> [Work to complete]:
For this exercise, write out only the lines of the entries below from the one with "Bitte bewerten Sie uns" up to and including the one with "sentiment d’appartenance rationnelle.", exactly as they are. Pictures stay out.

== Dataset records ==

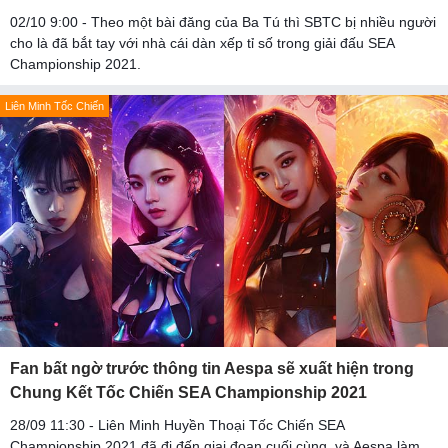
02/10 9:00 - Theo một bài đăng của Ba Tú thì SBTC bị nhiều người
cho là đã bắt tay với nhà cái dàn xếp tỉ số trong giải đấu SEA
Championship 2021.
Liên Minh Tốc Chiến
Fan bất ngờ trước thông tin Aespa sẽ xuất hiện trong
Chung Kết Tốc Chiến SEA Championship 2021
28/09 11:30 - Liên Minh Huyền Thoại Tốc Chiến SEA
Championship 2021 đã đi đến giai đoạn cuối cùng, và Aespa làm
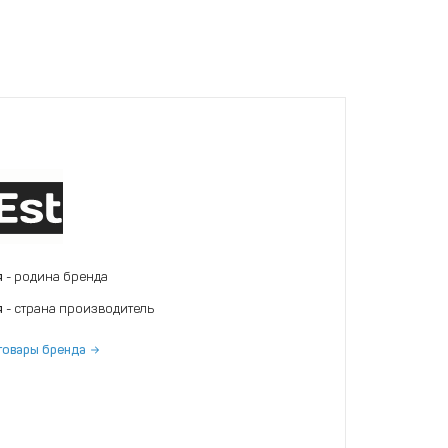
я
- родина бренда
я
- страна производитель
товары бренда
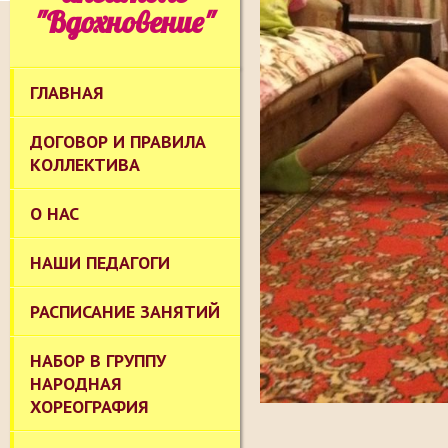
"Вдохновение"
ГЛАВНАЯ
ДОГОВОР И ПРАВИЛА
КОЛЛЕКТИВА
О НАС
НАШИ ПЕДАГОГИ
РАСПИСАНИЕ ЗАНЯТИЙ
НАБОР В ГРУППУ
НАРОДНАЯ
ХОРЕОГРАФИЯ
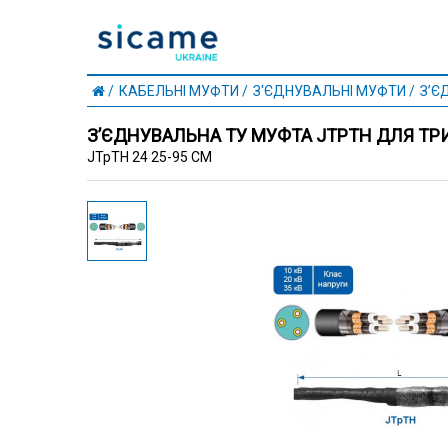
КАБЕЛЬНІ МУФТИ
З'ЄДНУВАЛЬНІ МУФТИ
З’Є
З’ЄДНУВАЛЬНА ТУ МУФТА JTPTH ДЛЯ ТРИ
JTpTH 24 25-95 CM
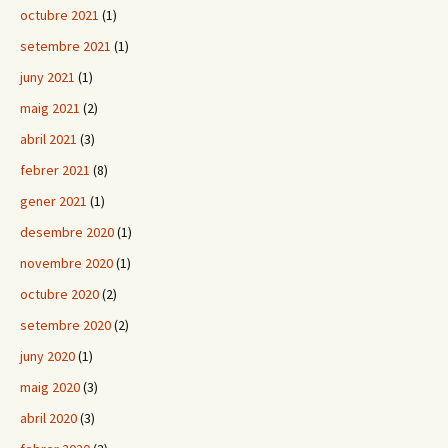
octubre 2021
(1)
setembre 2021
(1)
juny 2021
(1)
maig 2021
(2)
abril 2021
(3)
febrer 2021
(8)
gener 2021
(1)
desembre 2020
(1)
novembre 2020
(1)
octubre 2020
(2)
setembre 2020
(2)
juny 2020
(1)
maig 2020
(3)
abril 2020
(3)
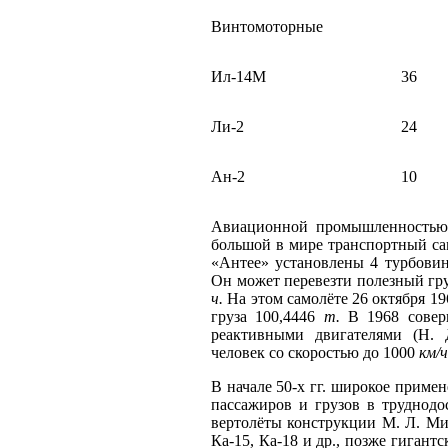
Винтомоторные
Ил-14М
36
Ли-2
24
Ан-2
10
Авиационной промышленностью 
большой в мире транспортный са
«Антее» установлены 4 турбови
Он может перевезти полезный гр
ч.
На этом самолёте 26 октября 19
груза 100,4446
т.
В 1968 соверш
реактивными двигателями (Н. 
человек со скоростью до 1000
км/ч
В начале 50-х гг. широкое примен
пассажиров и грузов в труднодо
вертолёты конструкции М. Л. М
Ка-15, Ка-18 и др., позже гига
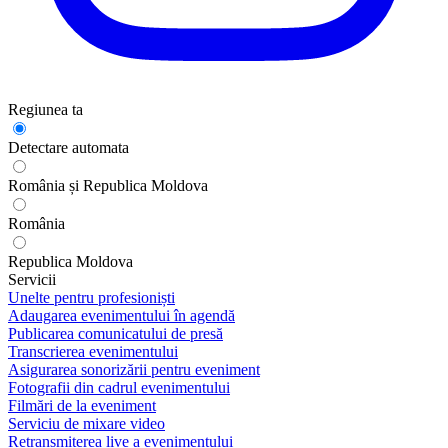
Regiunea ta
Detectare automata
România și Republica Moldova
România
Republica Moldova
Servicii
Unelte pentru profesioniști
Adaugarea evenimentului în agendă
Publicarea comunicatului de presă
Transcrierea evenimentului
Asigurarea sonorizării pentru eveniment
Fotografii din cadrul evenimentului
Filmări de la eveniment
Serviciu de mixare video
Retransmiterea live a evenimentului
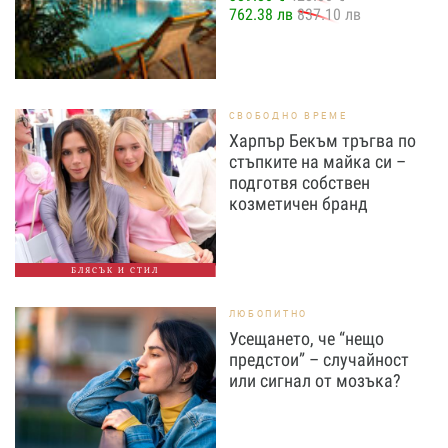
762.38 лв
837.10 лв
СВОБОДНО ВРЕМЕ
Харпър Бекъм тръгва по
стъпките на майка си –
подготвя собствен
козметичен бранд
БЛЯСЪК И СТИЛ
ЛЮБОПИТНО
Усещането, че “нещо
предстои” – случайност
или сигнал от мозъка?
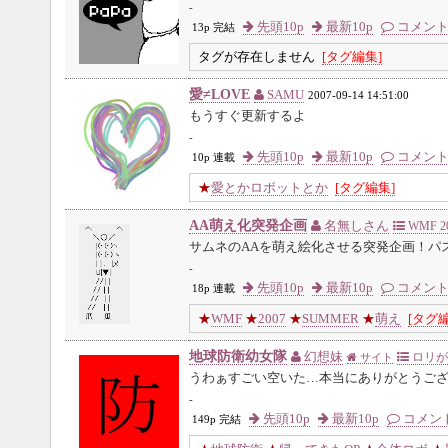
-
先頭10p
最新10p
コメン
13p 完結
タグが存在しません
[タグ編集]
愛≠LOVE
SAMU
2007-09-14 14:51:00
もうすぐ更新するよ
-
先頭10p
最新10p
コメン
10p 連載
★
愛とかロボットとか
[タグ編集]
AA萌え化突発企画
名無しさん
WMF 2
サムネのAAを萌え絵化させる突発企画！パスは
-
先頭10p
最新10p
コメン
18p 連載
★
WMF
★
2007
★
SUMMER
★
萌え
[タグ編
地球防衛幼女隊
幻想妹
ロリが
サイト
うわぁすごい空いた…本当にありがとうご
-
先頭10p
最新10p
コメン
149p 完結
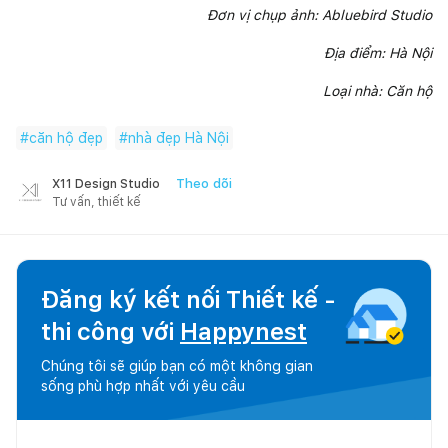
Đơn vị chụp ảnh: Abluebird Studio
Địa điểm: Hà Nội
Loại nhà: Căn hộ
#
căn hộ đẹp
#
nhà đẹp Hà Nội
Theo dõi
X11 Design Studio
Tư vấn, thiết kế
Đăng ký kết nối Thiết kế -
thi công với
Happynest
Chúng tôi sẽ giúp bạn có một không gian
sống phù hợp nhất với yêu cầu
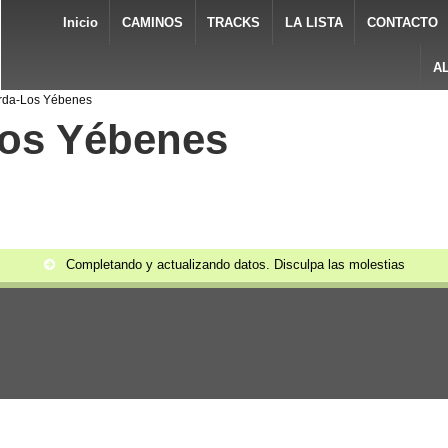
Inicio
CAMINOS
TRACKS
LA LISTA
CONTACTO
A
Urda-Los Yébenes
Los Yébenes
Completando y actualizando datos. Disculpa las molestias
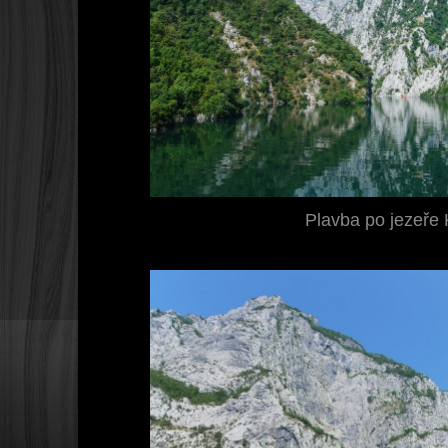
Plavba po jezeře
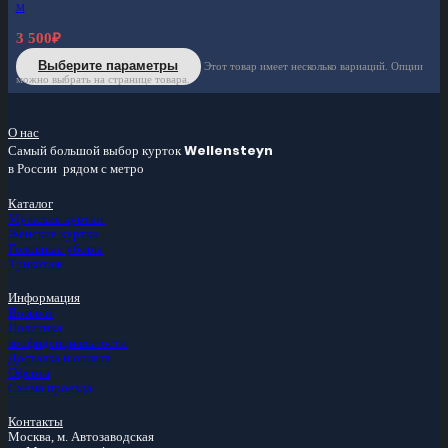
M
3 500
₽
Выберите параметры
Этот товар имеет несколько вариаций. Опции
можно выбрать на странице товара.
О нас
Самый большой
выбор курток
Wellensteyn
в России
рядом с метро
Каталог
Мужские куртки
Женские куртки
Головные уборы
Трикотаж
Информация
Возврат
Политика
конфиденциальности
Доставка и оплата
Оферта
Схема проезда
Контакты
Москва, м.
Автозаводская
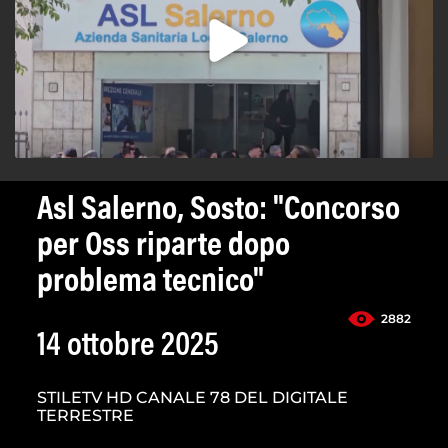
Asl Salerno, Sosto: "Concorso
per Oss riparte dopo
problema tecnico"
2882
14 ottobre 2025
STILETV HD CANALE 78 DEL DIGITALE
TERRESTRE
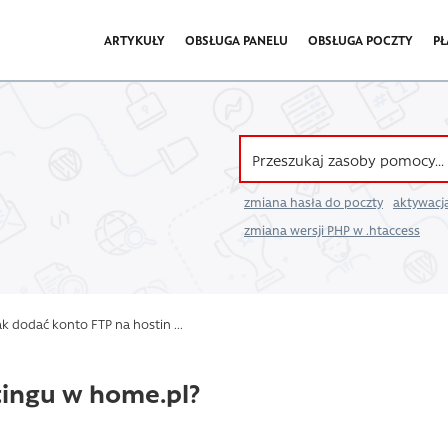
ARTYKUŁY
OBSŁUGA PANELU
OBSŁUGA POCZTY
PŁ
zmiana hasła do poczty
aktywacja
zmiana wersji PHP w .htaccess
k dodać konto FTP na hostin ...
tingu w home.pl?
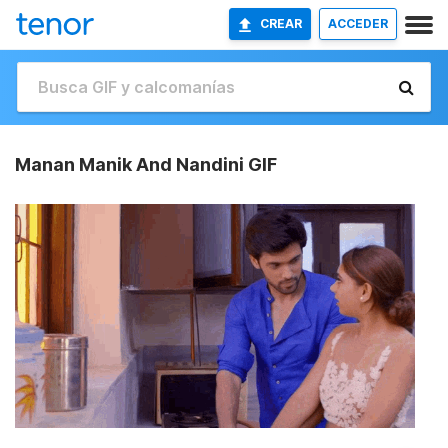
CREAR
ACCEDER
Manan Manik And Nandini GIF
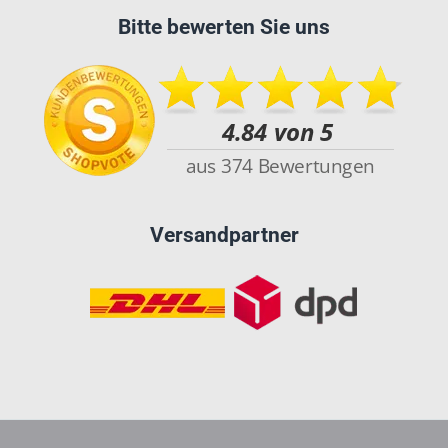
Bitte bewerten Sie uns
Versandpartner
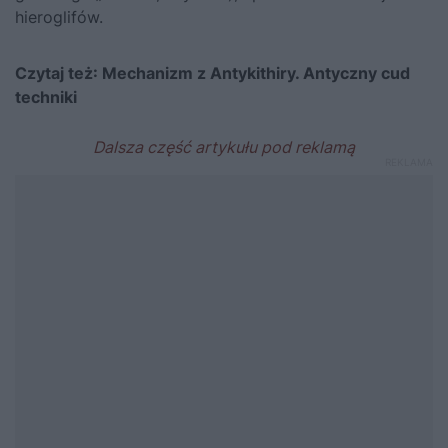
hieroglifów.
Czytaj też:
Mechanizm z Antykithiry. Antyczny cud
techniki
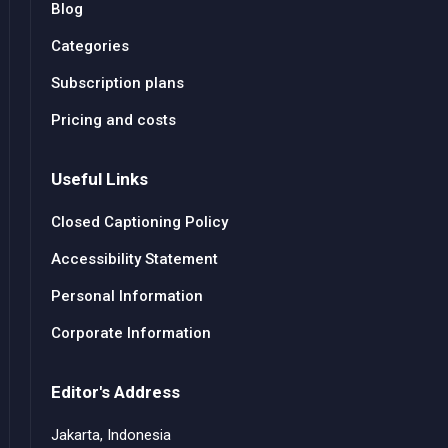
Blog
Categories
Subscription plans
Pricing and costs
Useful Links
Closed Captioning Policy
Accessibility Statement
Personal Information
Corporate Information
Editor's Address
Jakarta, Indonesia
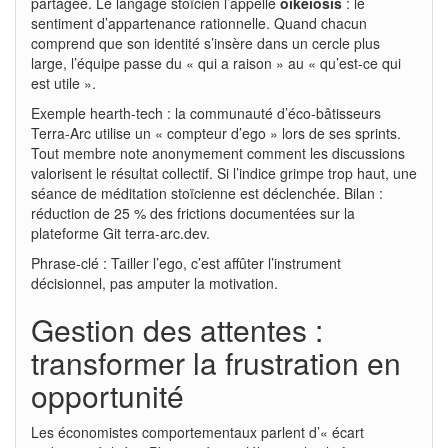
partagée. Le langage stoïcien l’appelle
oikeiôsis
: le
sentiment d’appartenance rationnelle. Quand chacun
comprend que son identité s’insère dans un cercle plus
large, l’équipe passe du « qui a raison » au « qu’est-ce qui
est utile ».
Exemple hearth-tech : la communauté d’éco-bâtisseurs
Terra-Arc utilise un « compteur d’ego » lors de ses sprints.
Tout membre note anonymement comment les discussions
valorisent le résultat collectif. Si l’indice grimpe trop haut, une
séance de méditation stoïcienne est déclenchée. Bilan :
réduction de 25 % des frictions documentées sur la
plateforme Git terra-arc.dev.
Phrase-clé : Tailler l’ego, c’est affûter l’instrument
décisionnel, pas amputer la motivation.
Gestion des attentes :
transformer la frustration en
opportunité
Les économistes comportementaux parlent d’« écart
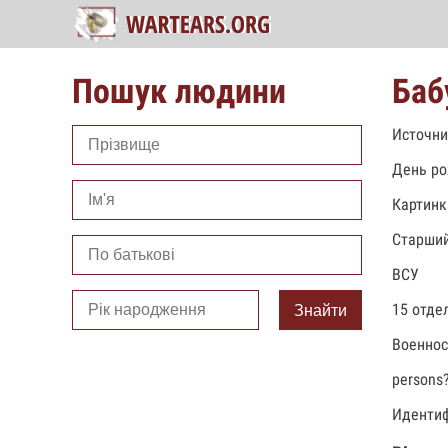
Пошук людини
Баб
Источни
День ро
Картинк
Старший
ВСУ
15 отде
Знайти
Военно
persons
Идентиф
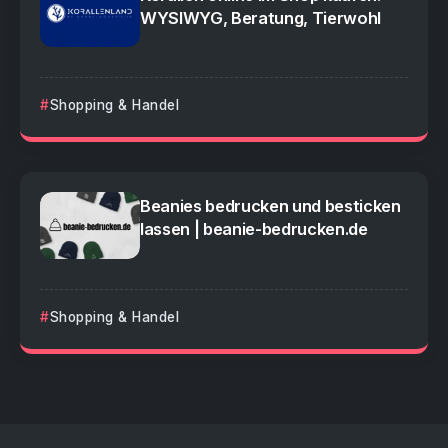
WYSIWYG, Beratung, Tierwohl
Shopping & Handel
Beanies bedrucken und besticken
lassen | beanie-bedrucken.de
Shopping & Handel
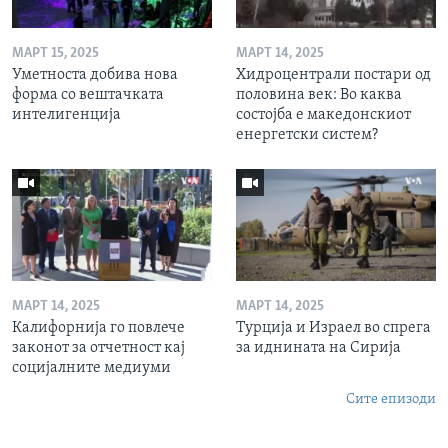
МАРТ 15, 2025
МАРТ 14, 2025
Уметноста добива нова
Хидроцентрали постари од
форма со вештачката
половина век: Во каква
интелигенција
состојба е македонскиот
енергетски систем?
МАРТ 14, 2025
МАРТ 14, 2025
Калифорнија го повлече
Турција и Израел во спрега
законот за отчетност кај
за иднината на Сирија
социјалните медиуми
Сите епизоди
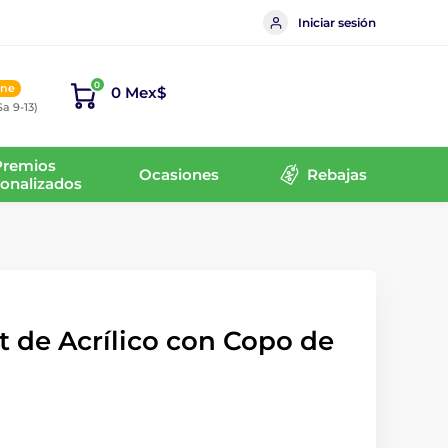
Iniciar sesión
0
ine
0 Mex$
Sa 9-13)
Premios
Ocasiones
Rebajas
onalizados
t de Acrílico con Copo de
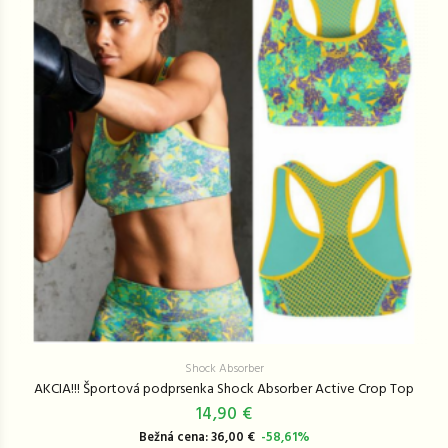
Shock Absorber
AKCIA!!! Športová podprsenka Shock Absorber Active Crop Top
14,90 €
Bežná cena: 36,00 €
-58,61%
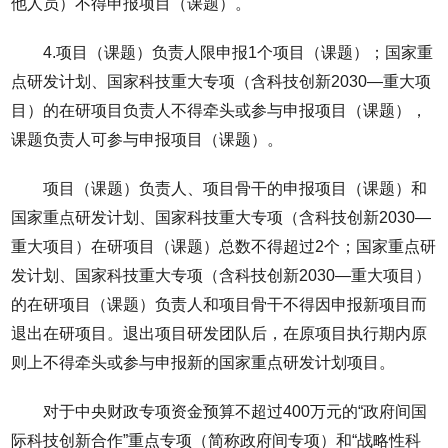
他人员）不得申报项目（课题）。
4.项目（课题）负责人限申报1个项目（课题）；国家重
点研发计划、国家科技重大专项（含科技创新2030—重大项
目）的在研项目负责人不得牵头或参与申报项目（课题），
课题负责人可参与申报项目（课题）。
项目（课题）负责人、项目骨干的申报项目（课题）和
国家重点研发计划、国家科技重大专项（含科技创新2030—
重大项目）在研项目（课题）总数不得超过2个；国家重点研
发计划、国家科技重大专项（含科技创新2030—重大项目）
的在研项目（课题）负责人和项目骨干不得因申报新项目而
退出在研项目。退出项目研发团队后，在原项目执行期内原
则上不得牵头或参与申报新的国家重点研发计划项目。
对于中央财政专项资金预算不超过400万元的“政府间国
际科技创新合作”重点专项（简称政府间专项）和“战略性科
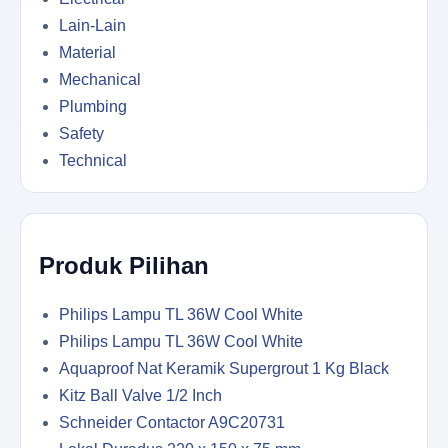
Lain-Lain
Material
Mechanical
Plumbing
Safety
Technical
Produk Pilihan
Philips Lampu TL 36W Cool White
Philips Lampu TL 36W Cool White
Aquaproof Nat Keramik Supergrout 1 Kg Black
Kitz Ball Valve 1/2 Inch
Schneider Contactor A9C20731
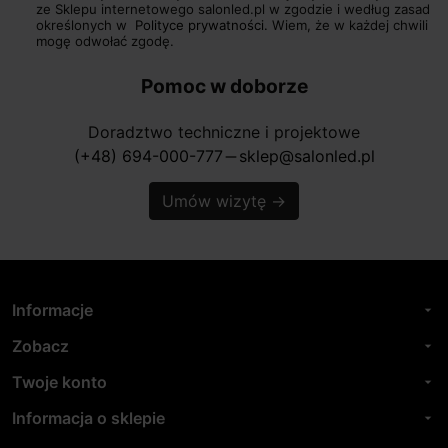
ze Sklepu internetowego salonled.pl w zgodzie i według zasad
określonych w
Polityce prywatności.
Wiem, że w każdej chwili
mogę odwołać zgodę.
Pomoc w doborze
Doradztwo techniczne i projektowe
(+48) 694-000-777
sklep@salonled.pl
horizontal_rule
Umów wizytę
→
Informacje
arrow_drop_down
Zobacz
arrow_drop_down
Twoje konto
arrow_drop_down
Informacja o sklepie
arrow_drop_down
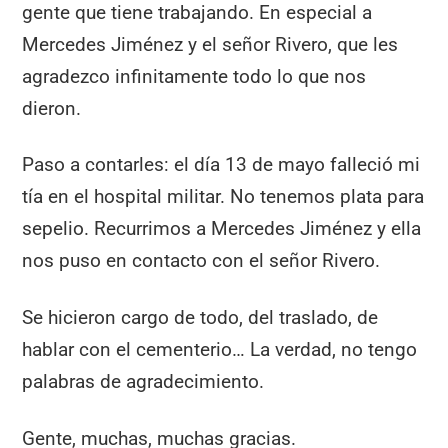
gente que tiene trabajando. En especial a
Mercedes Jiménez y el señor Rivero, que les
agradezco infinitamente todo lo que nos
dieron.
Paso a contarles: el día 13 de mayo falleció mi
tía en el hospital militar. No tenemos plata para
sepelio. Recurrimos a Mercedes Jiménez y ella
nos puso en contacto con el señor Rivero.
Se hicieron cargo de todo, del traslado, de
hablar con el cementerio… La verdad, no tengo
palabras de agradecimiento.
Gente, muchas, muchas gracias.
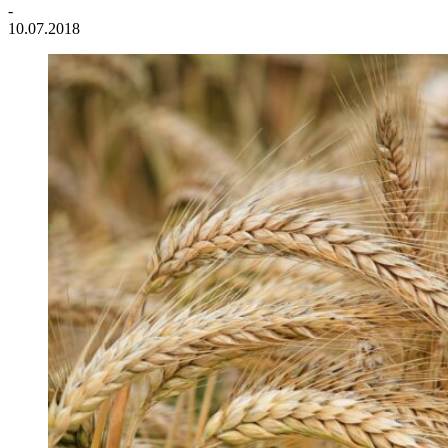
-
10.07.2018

===

> [Output below]:
Bitte bewerten Sie uns
Versandpartner
hieroglifów.
Czytaj też:
Mechanizm z Antykithiry. Antyczny cud
techniki
Blog
Categories
Subscription plans
Pricing and costs
Useful Links
Closed Captioning Policy
Accessibility Statement
Personal Information
Corporate Information
Editor's Address
Jakarta, Indonesia
partagée. Le langage stoïcien l’appelle
oikeiôsis
: le
sentiment d’appartenance rationnelle. Quand chacun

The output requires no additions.